Impact of cancer treatment on sexual health

Infertility

Infertility results from reduced (or loss of) sperm production with or without altered ejaculation (retrograde/anejaculation). Prior to treatment/surgery, ensure a discussion has taken place of the potential impact of treatment on fertility. If the man desires, make a referral to onco‐fertility/reproductive health or andrology services for sperm cryopreservation.

Body image and threat to masculinity

Changes to physical appearance from chemotherapy (e.g. hair loss or skin and nail changes), surgical scars and altered anatomy (e.g. orchidectomy for testicular cancer, stoma formation in bladder and bowel cancers) can have a profound impact on a man's sense of self which in turn impacts his sexual health. The impact can be reduced by ensuring the man is informed in advance of treatment of the side‐effects. A prosthesis can be offered post orchidectomy. If necessary, refer the patient to psychological support or a psychosexual therapist.

Loss of sexual desire (libido)

This can occur as a direct result of cancer treatments such as hormone therapy, chemotherapy and/or surgery, or cranial or pelvic radiotherapy. Information in advance can help men manage their expectations and prepare them to cope with the changes.

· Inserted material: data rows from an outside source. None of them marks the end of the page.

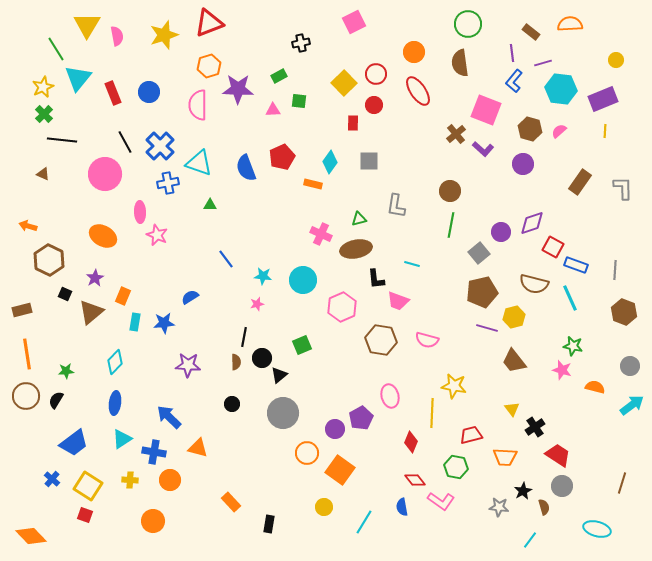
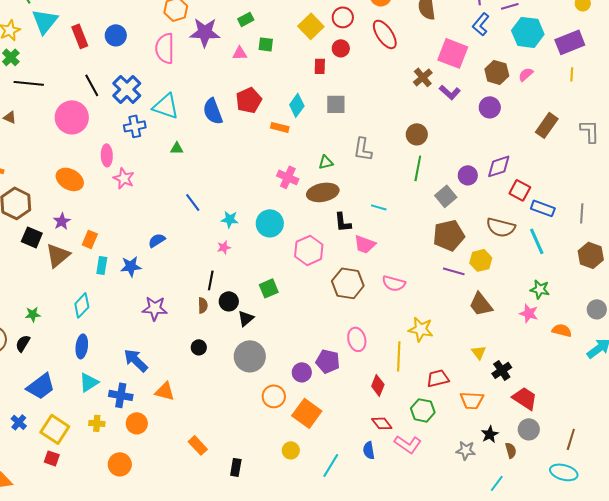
black square: (65, 294) -> (32, 237), size x1.5
purple pentagon: (361, 418) -> (328, 361), turned -30
brown line: (622, 483) -> (571, 439), moved

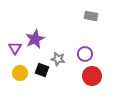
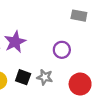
purple circle: (85, 54) -> (62, 50), moved
gray star: (58, 59) -> (45, 77), moved

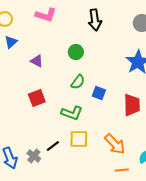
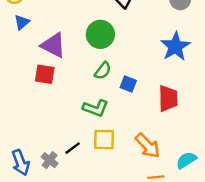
green circle: (76, 52) -> (100, 34), size x1.5
purple triangle: (37, 61) -> (53, 45), size x1.6
red square: (37, 98) -> (45, 74), moved, turned 30

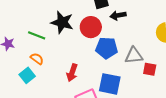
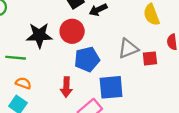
blue pentagon: (107, 48) -> (87, 59), moved

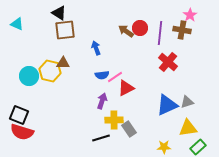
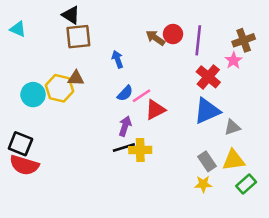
pink star: (190, 15) -> (234, 61), moved
brown cross: (182, 30) -> (244, 40), moved, turned -30
blue semicircle: (102, 75) -> (125, 93), turned -40
blue triangle: (167, 105) -> (207, 111), moved
gray rectangle: (129, 129) -> (207, 161), moved
black line: (101, 138) -> (124, 148), moved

Referral to psychosexual counselling can help support the man and his partner adjust to the changes.

Ejaculatory changes

These can occur as a result of treatment. Testosterone supplementation may be considered for some men (those with testicular, bowel or bladder cancer) but not for men beginning treatment for prostate cancer. Giving information to men prior to treatment can help manage their expectations and prepare them to cope with the changes. Referral to a psychosexual therapist for support with ejaculatory difficulties should also be considered.